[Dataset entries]
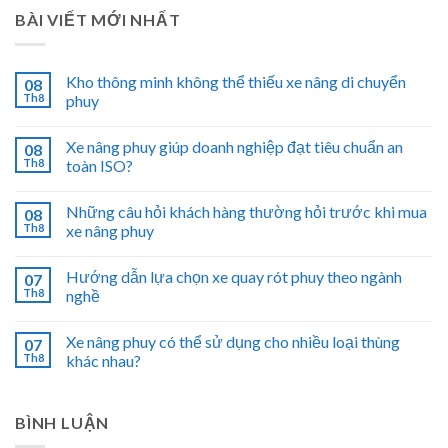
BÀI VIẾT MỚI NHẤT
Kho thông minh không thể thiếu xe nâng di chuyển
08
Th8
phuy
Xe nâng phuy giúp doanh nghiệp đạt tiêu chuẩn an
08
Th8
toàn ISO?
Những câu hỏi khách hàng thường hỏi trước khi mua
08
Th8
xe nâng phuy
Hướng dẫn lựa chọn xe quay rót phuy theo ngành
07
Th8
nghề
Xe nâng phuy có thể sử dụng cho nhiều loại thùng
07
Th8
khác nhau?
BÌNH LUẬN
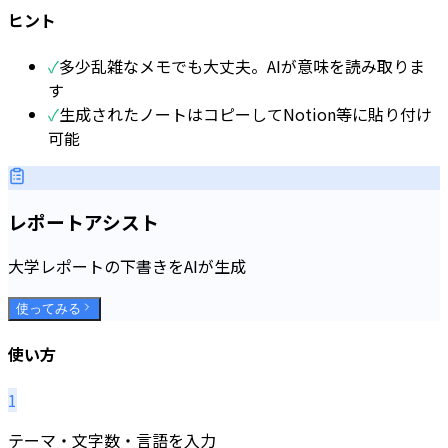
ヒント
✓
多少乱雑なメモでも大丈夫。AIが意味を読み取りま
す
✓
生成されたノートはコピーしてNotion等に貼り付け
可能
レポートアシスト
大学レポートの下書きをAIが生成
使ってみる
使い方
1
テーマ・文字数・言語を入力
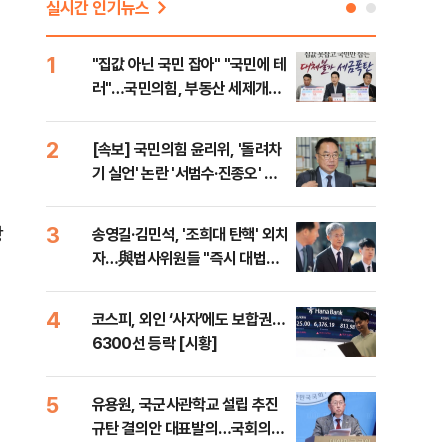
실시간 인기뉴스
1
6
"집값 아닌 국민 잡아" "국민에 테
靑,
러"…국민의힘, 부동산 세제개편
점식
안 맹폭
고'"
2
7
[속보] 국민의힘 윤리위, '돌려차
與김
기 실언' 논란 '서범수·진종오' 징
발언
계절차 개시
3
8
장
송영길·김민석, '조희대 탄핵' 외치
[단
자…與법사위원들 "즉시 대법관
희룡
제청하라"
증거
4
9
코스피, 외인 ‘사자’에도 보합권…
국힘
6300선 등락 [시황]
수·
5
10
유용원, 국군사관학교 설립 추진
[단
규탄 결의안 대표발의…국회의원
1%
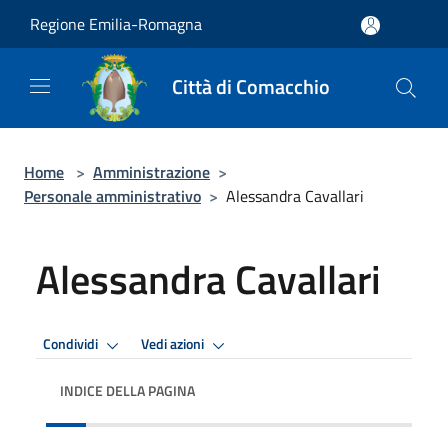
Salta al contenuto principale
Regione Emilia-Romagna
Città di Comacchio
Home
>
Amministrazione
>
Personale amministrativo
>
Alessandra Cavallari
Alessandra Cavallari
Condividi
Vedi azioni
INDICE DELLA PAGINA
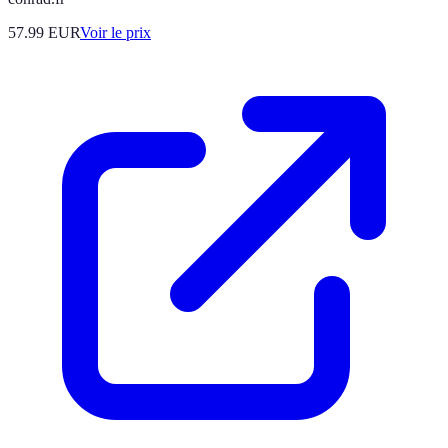
57.99
EUR
Voir le prix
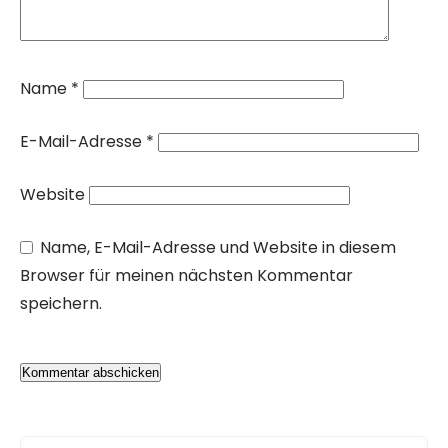
Name
*
E-Mail-Adresse
*
Website
Name, E-Mail-Adresse und Website in diesem
Browser für meinen nächsten Kommentar
speichern.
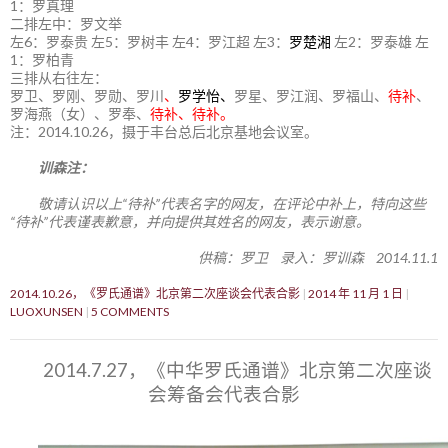
1：罗真理
二排左中：罗文举
左6：罗泰贵 左5：罗树丰 左4：罗江超 左3：
罗楚湘
左2：罗泰雄 左
1：罗柏青
三排从右往左：
罗卫、罗刚、罗勋、罗川
、
罗学怡、
罗星、罗江润、罗福山、
待补
、
罗海燕（女）、罗奉、
待补、待补。
注：2014.10.26，摄于丰台总后北京基地会议室。
训森注：
敬请认识以上“待补”代表名字的网友，在评论中补上，特向这些
“待补”代表谨表歉意，并向提供其姓名的网友，表示谢意。
供稿：罗卫 录入：罗训森 2014.11.1
2014.10.26，《罗氏通谱》北京第二次座谈会代表合影
2014 年 11 月 1 日
LUOXUNSEN
5 COMMENTS
2014.7.27，《中华罗氏通谱》北京第二次座谈
会筹备会代表合影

**Your objective:** Without any pictures, return the entries exactly as given.

**Response for this exercise:**
BÀI VIẾT MỚI NHẤT
Kho thông minh không thể thiếu xe nâng di chuyển
08
Th8
phuy
Xe nâng phuy giúp doanh nghiệp đạt tiêu chuẩn an
08
Th8
toàn ISO?
Những câu hỏi khách hàng thường hỏi trước khi mua
08
Th8
xe nâng phuy
Hướng dẫn lựa chọn xe quay rót phuy theo ngành
07
Th8
nghề
Xe nâng phuy có thể sử dụng cho nhiều loại thùng
07
Th8
khác nhau?
BÌNH LUẬN
ヒント
✓
多少乱雑なメモでも大丈夫。AIが意味を読み取りま
す
✓
生成されたノートはコピーしてNotion等に貼り付け
可能
レポートアシスト
大学レポートの下書きをAIが生成
使ってみる
使い方
1
テーマ・文字数・言語を入力
실시간 인기뉴스
1
6
"집값 아닌 국민 잡아" "국민에 테
靑,
러"…국민의힘, 부동산 세제개편
점식
안 맹폭
고'"
2
7
[속보] 국민의힘 윤리위, '돌려차
與김
기 실언' 논란 '서범수·진종오' 징
발언
계절차 개시
3
8
장
송영길·김민석, '조희대 탄핵' 외치
[단
자…與법사위원들 "즉시 대법관
희룡
제청하라"
증거
4
9
코스피, 외인 ‘사자’에도 보합권…
국힘
6300선 등락 [시황]
수·
5
10
유용원, 국군사관학교 설립 추진
[단
규탄 결의안 대표발의…국회의원
1%
Salta al contenuto principale
Regione Emilia-Romagna
Città di Comacchio
Home
>
Amministrazione
>
Personale amministrativo
>
Alessandra Cavallari
Alessandra Cavallari
Condividi
Vedi azioni
INDICE DELLA PAGINA
57.99
EUR
Voir le prix
Name
*
E-Mail-Adresse
*
Website
Name, E-Mail-Adresse und Website in diesem
Browser für meinen nächsten Kommentar
speichern.
1：罗真理
二排左中：罗文举
左6：罗泰贵 左5：罗树丰 左4：罗江超 左3：
罗楚湘
左2：罗泰雄 左
1：罗柏青
三排从右往左：
罗卫、罗刚、罗勋、罗川
、
罗学怡、
罗星、罗江润、罗福山、
待补
、
罗海燕（女）、罗奉、
待补、待补。
注：2014.10.26，摄于丰台总后北京基地会议室。
训森注：
敬请认识以上“待补”代表名字的网友，在评论中补上，特向这些
“待补”代表谨表歉意，并向提供其姓名的网友，表示谢意。
供稿：罗卫 录入：罗训森 2014.11.1
2014.10.26，《罗氏通谱》北京第二次座谈会代表合影
2014 年 11 月 1 日
LUOXUNSEN
5 COMMENTS
2014.7.27，《中华罗氏通谱》北京第二次座谈
会筹备会代表合影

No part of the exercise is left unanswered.